After it was announced that Mr. Friedman had received the Nobel Prize, one day he was lecturing on his permanent income hypothesis. He was describing the effects of small changes in income on current and future consumption. I commented that I thought I understood the hypothesis for small changes and asked whether the same effects could be expected from large discrete changes — like a $160,000 tax free lump sum cash award for example.
The class laughed and Mr. Friedman politely let them laugh and when it died down he looked at me and remarked that I apparently did not understand the hypothesis because, if I had, I would have understood that to the extent the $160,000 increment was expected it would have already been spent!

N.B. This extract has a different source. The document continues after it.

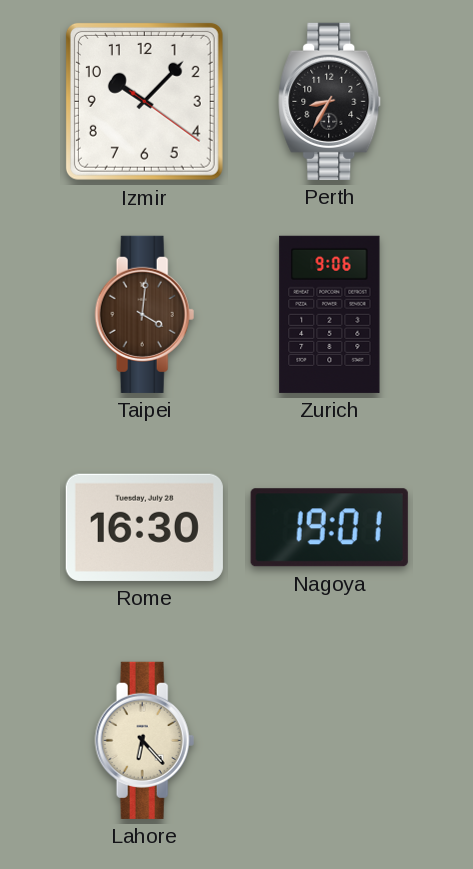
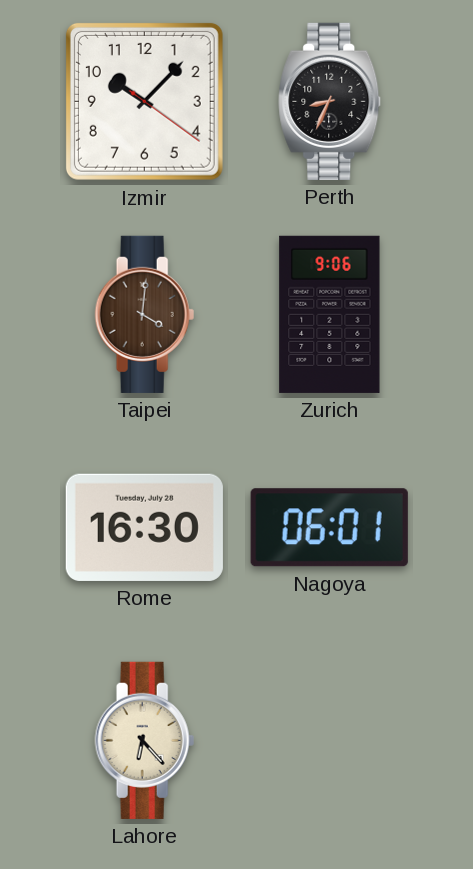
Perth: 8:35 -> 8:34
Nagoya: 19:01 -> 06:01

I tell you this story because after reading your Virtues, Smith’s Moral Sentiments, and a small smattering of other works of greater or lesser degrees of relevance, I have a question for you that might reveal my poor understanding of one of your points and, if so, I guess I’ll carry another embarrassment around with me. Still, nothing ventured, nothing gained . . .
I gather that you think that Utilitarianism, the moral philosophy that seems to underpin most of modern economic thought, is too narrow for a rich moral philosophy and too weak to well support the discipline of economics.

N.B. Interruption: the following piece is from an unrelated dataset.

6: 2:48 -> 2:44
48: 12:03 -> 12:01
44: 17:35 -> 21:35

I agree that as a guide for behavior, Utilitarianism will not do. Kenneth Boulding thought that rational economic man was boring and I think you might fault the model more severely. Even John Stuart Mill in On Liberty seems to abdicate it. I found the moral philosophy that you articulated in Virtues appealing and persuasive but is a rich moral philosophy needed by economics or for that matter any other subject studying human behavior?
Mr. Friedman’s “as if” construction in his Methodology of Positive Economics suggests to me that perhaps useful economic predictions can be generated from a theory based on the behavior of people acting as if they were only boringly rational utility maximizers. If so, does it really matter that Max U is morally deficient and Maxine π is cold, calculating, and uncaring? Can a fruitful economic theory be constructed using more morally well-rounded actors?
Do you think that by teaching utility maximization we are sanctioning it as a model of moral behavior? If so, it surely must be a good thing that capitalism swamps that influence by creating truly more virtuous folks.